Causes et Traitements de l'Incontinence Urinaire chez la Femme

Les causes de l'incontinence urinaire chez la femme reposent sur des facteurs tels que l'affaiblissement des muscles du plancher pelvien, la grossesse, l'accouchement par voie basse, la ménopause ou les infections urinaires. Se manifestant par des fuites lors d'un rire, d'un éternuement, d'une toux ou par une envie soudaine et pressante, cette affection impacte directement la qualité de vie. Bien qu'elle soit souvent dissimulée car considérée à tort comme une conséquence inévitable du vieillissement, il s'agit d'un problème de santé tout à fait traitable grâce à une approche médicale adaptée.
En bref :
- L'anatomie féminine, la grossesse et l'accouchement augmentent directement le risque de fuites urinaires.
- La baisse des œstrogènes à la ménopause peut affaiblir les muscles de la vessie.
- Il existe différents types d'incontinence : d'effort, par impériosité (urgence) et par regorgement.
- Les exercices du plancher pelvien (Kegel) aident à retrouver le contrôle de la vessie dans les cas légers.
- À des stades avancés, des traitements médicamenteux ou des méthodes chirurgicales mini-invasives (bandelettes) sont proposés.
- Les infections urinaires sont l'une des causes les plus fréquentes de fuites urinaires transitoires.
Qu'est-ce que l'incontinence urinaire chez la femme ?
L'incontinence urinaire est la perte involontaire d'urine due à une perte de contrôle de la vessie.
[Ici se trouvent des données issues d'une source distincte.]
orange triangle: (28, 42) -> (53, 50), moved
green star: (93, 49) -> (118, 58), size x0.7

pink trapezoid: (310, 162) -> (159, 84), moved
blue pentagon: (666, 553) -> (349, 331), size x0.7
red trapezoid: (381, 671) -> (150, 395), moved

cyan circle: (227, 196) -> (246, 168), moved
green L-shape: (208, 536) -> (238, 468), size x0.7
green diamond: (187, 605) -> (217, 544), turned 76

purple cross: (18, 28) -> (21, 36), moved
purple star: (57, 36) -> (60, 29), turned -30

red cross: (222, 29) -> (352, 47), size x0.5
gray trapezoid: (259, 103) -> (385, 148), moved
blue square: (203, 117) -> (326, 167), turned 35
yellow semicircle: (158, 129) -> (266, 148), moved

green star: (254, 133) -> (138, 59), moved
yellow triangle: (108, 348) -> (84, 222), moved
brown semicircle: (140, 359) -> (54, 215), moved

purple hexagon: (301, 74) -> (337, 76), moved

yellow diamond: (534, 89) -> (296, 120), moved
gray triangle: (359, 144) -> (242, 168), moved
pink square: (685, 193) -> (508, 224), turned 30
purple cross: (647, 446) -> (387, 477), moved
L'anatomie féminine y est plus prédisposée, le conduit évacuant l'urine (urètre) étant beaucoup plus court que chez l'homme. De plus, les bouleversements hormonaux et physiques tout au long de la vie d'une femme exercent une pression supplémentaire sur les muscles et les tissus conjonctifs de la région pelvienne.
Très fréquent dans la population, ce trouble peut survenir à tout âge, mais son incidence augmente avec le vieillissement. De nombreuses femmes, par gêne, hésitent à consulter un médecin et finissent par restreindre leur vie sociale. Pourtant, en identifiant le mécanisme sous-jacent, la grande majorité des patientes peuvent obtenir une guérison complète ou un soulagement significatif.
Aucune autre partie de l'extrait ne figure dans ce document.